I fear that it will.

I am confused because of the many side issues brought into the discussion. Reference has been made to Section 40 under which the landlord may be brought into court and compelled to do repairs; if he fails to do the repairs, then the tenant may do the repairs and present the landlord with the bill.

That is not Section 40.

The court can make an award.

I think there should be some protection. Take the case where a landlord is empowered under this Bill to get an increase of 12½ per cent. on the rent and the dwelling is in a bad state of repair; the tenant is one of those people who is in a position to get legal opinion; he takes the landlord to court to seek to have the repairs carried out. Under Section 40 the landlord can plead a number of grounds to justify his not carrying out the repairs—the age of the building, the economic cost, etc. But he has already got the 12½ per cent. under this subsection. He seeks the protection of the court on various grounds. I am speaking now as a layman. Is it possible that a landlord will be presented with an increase of 12½ per cent. irrespective of whether he has spent a single penny on repairs, on the basis that he is entitled to compensation for something he has not done but which he may do in the future? If the tenant takes him to court and the landlord wins the case, he will not have to carry out the repairs. That is an added reason why this subsection should not go through in its present form.

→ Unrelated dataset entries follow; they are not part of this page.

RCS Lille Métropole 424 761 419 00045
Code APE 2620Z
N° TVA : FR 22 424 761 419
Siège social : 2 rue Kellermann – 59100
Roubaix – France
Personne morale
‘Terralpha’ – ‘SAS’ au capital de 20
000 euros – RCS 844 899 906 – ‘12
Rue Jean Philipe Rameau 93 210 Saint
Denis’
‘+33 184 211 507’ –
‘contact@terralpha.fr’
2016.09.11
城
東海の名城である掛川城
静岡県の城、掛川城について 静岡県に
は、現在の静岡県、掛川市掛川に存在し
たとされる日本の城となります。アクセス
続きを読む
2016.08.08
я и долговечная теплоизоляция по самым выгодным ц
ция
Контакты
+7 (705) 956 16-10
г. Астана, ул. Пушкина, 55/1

First of all, in dealing with this question of the landlord's liability to carry out repairs, I mentioned several different provisions in the law. Subsection (5) of Section 40 provides:—

The right of the tenant to obtain relief under this section shall not prejudice his right to seek relief in any other form of proceedings.

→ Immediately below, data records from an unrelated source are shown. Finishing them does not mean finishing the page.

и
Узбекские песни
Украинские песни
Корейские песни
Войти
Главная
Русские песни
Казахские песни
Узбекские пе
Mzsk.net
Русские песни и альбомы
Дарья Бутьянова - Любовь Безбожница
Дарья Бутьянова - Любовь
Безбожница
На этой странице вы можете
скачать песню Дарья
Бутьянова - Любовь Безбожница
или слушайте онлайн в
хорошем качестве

Even if the landlord were able to establish to the satisfaction of the court that he should not be compelled under subsection (2) to carry out repairs, the other provisions to which I referred—Section 15 of the Bill, Section 61 of the Landlord and Tenant Act, 1931, and the ordinary common law of contract—are still available to the tenant. There is no need for Deputy Larkin to be worried about Section 40. It provides that if a dwelling is not in good and tenantable repair the tenant can apply to the court and the court can order the payment of a sum of money to put the dwelling into good and tenantable repair.

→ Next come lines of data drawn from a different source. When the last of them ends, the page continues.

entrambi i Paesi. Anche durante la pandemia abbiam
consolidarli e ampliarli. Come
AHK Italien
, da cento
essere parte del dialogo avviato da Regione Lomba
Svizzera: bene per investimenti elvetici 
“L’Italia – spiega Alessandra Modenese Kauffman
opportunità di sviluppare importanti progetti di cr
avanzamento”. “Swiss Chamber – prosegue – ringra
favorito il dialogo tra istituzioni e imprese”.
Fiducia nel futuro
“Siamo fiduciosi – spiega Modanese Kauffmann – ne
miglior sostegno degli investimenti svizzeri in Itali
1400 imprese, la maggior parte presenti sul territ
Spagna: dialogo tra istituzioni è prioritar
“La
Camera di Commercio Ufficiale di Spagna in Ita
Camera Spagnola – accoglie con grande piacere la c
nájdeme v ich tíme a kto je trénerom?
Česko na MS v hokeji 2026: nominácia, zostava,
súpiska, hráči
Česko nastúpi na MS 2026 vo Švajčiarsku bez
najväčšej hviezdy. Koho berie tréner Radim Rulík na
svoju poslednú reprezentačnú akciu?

Subsection (2) was inserted at the suggestion of the Conroy Commission to deal with exceptional cases in which it would obviously be unfair to make a landlord put a dwelling into good and tenantable repair because of the kind of dwelling it is or because of the type of repair necessary. It might be a completely uneconomic proposition, and might cause an increase in rent which no tenant could reasonably be expected to pay. The Conroy Commission recommended that the court should have discretion in such a case. It is for the court—not the landlord —to refuse to order the payment of this sum. That would arise, of course, only in very exceptional cases. It could never reach the dimensions of a loophole through which landlords could seek to get out of their ordinary liabilities. The provisions of Section 40 will still apply in all cases where, due to the neglect of the landlord, repairs were not carried out and the dwelling fell into a state in which it could no longer be regarded as being in good and tenantable repair.

The Parliamentary Secretary referred to very exceptional cases. A census was recently taken by the Dublin Corporation—it is not official yet, but I got a copy of it this morning—and, according to that census, there are 1,500 families living in dwellings which are unfit for habitation. Those 1,500 families can be asked to pay this 12½ per cent., but the landlord will not be liable to repair the dwellings because they are unfit for habitation and, therefore, beyond repair.

I should like to have a little more information on that.

The number of cases is 1,500. It is not just a very exceptional case.

I do not think the Parliamentary Secretary has answered the point I made. I am concerned with subsection (2) under which tenants will be compelled to pay an extra 12½ per cent. increase in rent even though the landlord has no intention of carrying out any repairs.

Progress reported; Committee to sit again.